Peronist Future?

I find it hard to understand why Peronism is held by some as a political ideology. It is nothing more than pragmatism with a flair for deriding opponents as being unpatriotic. Once again we saw this horrible tendency in Scioli's posters against Macri.

Isn't it the so-called Peronism (and the military misrule) that has taken Argentina from being one of the richest trading countries in the world to one which no creditors will touch?

I am glad Macri won. Argentina needs a long-term vision and hopefully he will bring this. I can't think of a modern country that has been consistently ruled by populists and is economically successful.
 
Peronismo, this undefined stuff that no one really knows what it is and everyone interprets it by himself, is ideology without ideology. In its core peronismo just means Argentinian way of doing politics, nothing else. Have no rules, nothing is defined, except with variety of historical examples, that mostly went wrong.

It is also word that everyone can hide behind, when doesn't have a clue what to do or who to vote. Argentina will be cured, when this word won't be spoken anymore.
 
I find it hard to understand why Peronism is held by some as a political ideology. It is nothing more than pragmatism with a flair for deriding opponents as being unpatriotic. Once again we saw this horrible tendency in Scioli's posters against Macri.

Isn't it the so-called Peronism (and the military misrule) that has taken Argentina from being one of the richest trading countries in the world to one which no creditors will touch?

I am glad Macri won. Argentina needs a long-term vision and hopefully he will bring this. I can't think of a modern country that has been consistently ruled by populists and is economically successful.

What you have to add to your ideas to understand the Argentine Conundrum is that in Argentina, prior to Perón's election in 1946, the lower economic classes were completely disenfranchised. Perón gave the poor rights that they never had - we can never ignore that fact if we want to understand this country. For those Argentines who felt themselves freed by Perón, their devotion to him became a religion. Of course, it should have been done decades before, and if it had been there probably never would have been a Perón in power.

That's why many on this forum have said that for Argentines under 50, peronism doesn't hold the gut-level power that it once had. That may explain how Macri could be elected - just a decade or so ago, it couldn't have happened.
 
Peronism at its purest

https://www.youtube.com/watch?v=cQbdVR862NY
 
http://www.lanacion....nestor-kirchner

About Hernan Lombardi talking about the probability of renaming the Kirchner Cultural Center.

"¿Cuál es la objeción? Que ha habido una exageración en la toponimia, que haya habido 300 lugares que se llaman igual me parece demasiado. Y sobre todo que se quebró la ley de la Ciudad de Buenos Aires, que exige que haya 10 años entre el uso del nombre para un lugar público y el fallecimiento de la persona".

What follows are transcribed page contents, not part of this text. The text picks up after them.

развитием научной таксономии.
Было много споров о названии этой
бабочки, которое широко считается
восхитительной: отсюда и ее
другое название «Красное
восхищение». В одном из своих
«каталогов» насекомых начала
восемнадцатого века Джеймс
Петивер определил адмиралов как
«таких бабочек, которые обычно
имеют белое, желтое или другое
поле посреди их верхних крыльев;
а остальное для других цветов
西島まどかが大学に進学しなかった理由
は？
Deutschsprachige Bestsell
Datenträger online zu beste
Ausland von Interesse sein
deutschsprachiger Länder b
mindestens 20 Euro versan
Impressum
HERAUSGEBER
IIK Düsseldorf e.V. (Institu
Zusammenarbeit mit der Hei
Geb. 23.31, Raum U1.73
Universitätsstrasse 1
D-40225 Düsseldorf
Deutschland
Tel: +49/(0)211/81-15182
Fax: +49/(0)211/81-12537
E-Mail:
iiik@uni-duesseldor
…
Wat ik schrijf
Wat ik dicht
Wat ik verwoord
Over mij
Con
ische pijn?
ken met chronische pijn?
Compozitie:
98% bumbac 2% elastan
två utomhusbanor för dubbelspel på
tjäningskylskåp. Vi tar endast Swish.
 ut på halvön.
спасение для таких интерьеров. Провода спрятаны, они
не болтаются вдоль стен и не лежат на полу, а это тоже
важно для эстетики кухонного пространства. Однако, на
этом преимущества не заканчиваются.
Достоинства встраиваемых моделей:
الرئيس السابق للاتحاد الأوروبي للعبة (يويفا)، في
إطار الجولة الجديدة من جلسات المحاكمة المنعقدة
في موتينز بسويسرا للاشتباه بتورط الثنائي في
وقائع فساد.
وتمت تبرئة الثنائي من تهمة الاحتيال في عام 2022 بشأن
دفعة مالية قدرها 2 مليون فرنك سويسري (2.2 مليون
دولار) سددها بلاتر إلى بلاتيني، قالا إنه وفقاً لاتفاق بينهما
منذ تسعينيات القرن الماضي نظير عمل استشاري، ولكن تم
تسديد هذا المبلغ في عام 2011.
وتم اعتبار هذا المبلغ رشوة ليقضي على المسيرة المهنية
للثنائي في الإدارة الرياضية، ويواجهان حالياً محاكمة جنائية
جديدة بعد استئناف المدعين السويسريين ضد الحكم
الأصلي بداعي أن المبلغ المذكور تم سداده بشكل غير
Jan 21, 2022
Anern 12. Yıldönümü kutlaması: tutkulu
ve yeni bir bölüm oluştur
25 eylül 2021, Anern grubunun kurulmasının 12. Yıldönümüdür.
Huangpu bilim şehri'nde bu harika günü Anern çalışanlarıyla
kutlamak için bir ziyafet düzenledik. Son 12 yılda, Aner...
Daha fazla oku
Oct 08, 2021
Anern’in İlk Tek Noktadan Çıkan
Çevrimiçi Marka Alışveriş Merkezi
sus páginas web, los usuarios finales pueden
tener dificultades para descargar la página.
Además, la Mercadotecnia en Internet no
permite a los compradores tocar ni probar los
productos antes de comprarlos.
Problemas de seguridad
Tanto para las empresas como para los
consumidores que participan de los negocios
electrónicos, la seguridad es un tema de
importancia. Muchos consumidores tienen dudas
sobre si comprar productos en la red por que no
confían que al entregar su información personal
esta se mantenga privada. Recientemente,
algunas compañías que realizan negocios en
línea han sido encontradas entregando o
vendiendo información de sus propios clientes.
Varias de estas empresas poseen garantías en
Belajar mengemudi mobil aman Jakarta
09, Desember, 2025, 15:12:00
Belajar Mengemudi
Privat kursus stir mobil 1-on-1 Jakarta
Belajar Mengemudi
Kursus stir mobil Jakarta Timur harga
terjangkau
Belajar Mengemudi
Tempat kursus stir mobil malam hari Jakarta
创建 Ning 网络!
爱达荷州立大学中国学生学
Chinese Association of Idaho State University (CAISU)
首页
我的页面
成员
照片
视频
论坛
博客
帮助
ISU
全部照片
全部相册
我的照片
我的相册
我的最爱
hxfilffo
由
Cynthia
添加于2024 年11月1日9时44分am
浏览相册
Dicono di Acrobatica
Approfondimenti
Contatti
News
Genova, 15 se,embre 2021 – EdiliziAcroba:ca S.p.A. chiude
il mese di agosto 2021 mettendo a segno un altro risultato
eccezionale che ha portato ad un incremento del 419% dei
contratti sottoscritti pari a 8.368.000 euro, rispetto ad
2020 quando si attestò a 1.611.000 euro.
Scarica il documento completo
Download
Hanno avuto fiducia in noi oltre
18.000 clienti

I was reminded of the ancient Roman practice of damnatio memoriae (condemnation of memory), where the Romans would try to strip all evidence of the existence of a fellow Roman who had done something heinous and which thereby reflected poorly on Rome. The punishment (usually the person was dead, so it was kind of in absentia) included things like destroying any statues or other likenesses, any literary works, removal from official documents, etc, etc. Of course, we have no direct evidence that such an attempt was ever completely successful or we'd never have heard anything about the successful one. Kind of a catch-22.

I'm not suggesting that this is what Macri and his government are going to do, but it is kind of an interesting thought. hehe.
 
It's just as well we don't have the Kirchners all over banknotes then or we'd all be burning them.

And now that we have the image of cfk in a bikini burned into our imaginations, shall we put that on the 500 p note? That might discourage its use.